L'armée kényane a intensifié ses opérations dans l'est de la République démocratique du Congo suite à de nouvelles accusations de violations du cessez-le-feu. Ces mesures surviennent peu après un accord de paix négocié par les États-Unis entre le Rwanda et la RDC. Les tensions persistent alors que chaque camp accuse l'autre de saper la trêve fragile.
La 5e Force d'intervention rapide kényane, connue sous le nom de KENQRF 5, a accru ses patrouilles dans l'est volatile de la République démocratique du Congo. Le 10 décembre 2025, l'unité a mené une opération d'une journée impliquant des déplacements à pied et en véhicule vers le village de Mayimoya, situé à 23 kilomètres au nord-est de sa base à Mavivi.

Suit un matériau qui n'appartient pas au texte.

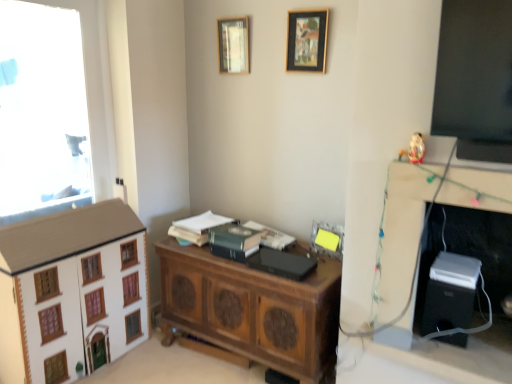 Question: Is wooden chest at center with green matte book at center, which is the fourth book in right-to-left order?

Choices:
 (A) yes
 (B) no

Answer: (B)

Question: From a real-world perspective, is wooden chest at center over green matte book at center, which is the fourth book in right-to-left order?

Choices:
 (A) yes
 (B) no

Answer: (B)

Question: Does wooden chest at center have a greater width compared to green matte book at center, which is the fourth book in right-to-left order?

Choices:
 (A) no
 (B) yes

Answer: (B)

Question: Is wooden chest at center further to camera compared to green matte book at center, which is the fourth book in right-to-left order?

Choices:
 (A) no
 (B) yes

Answer: (A)

Question: Considering the relative sizes of wooden chest at center and green matte book at center, which is the fourth book in right-to-left order, in the image provided, is wooden chest at center bigger than green matte book at center, which is the fourth book in right-to-left order,?

Choices:
 (A) no
 (B) yes

Answer: (B)

Question: Is wooden chest at center facing away from green matte book at center, placed as the first book when sorted from left to right?

Choices:
 (A) no
 (B) yes

Answer: (A)

Question: Considering the relative positions of black plastic computer desk at right and porcelain white figurine at upper right in the image provided, is black plastic computer desk at right to the right of porcelain white figurine at upper right from the viewer's perspective?

Choices:
 (A) yes
 (B) no

Answer: (A)

Question: Would you say porcelain white figurine at upper right is part of black plastic computer desk at right's contents?

Choices:
 (A) yes
 (B) no

Answer: (B)

Question: Would you consider black plastic computer desk at right to be distant from porcelain white figurine at upper right?

Choices:
 (A) no
 (B) yes

Answer: (A)

Question: Is black plastic computer desk at right behind porcelain white figurine at upper right?

Choices:
 (A) yes
 (B) no

Answer: (B)

Question: From a real-world perspective, is black plastic computer desk at right physically above porcelain white figurine at upper right?

Choices:
 (A) yes
 (B) no

Answer: (B)

Question: From a real-world perspective, is black plastic computer desk at right positioned under porcelain white figurine at upper right based on gravity?

Choices:
 (A) no
 (B) yes

Answer: (B)

Question: Is wooden chest at center thinner than green matte book at center, which is the 2th book in left-to-right order?

Choices:
 (A) no
 (B) yes

Answer: (A) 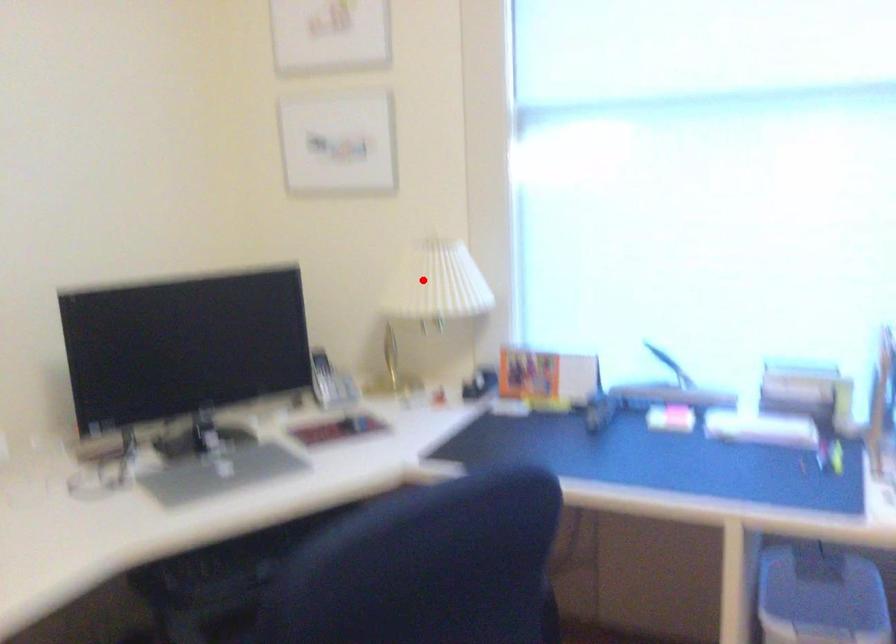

La patrouille visait à protéger les civils et à dissuader les groupes armés dans une zone fréquemment visée par la violence.
Cette activité est survenue quelques jours après que le président kényan William Ruto a assisté à la signature de l'Accord de Washington le 4 décembre 2025. L'accord, médiatisé par le président américain Donald Trump, impliquait le président rwandais Paul Kagame et le président de la RDC Félix Tshisekedi. Les Casques bleus kenyans visaient à renforcer les efforts des Nations Unies, assurant la protection des résidents locaux jusqu'à ce que les forces nationales congolaises puissent prendre le contrôle total.
L'opération a inclus des interactions avec les chefs de village pour souligner l'engagement des Nations Unies envers la région. Parallèlement, le Rwanda a publié un communiqué le même jour accusant la RDC et les forces burundaises de violer l'accord. Kigali a affirmé que Kinshasa n'avait pas désarmé les milices FDLR, une stipulation clé de l'accord.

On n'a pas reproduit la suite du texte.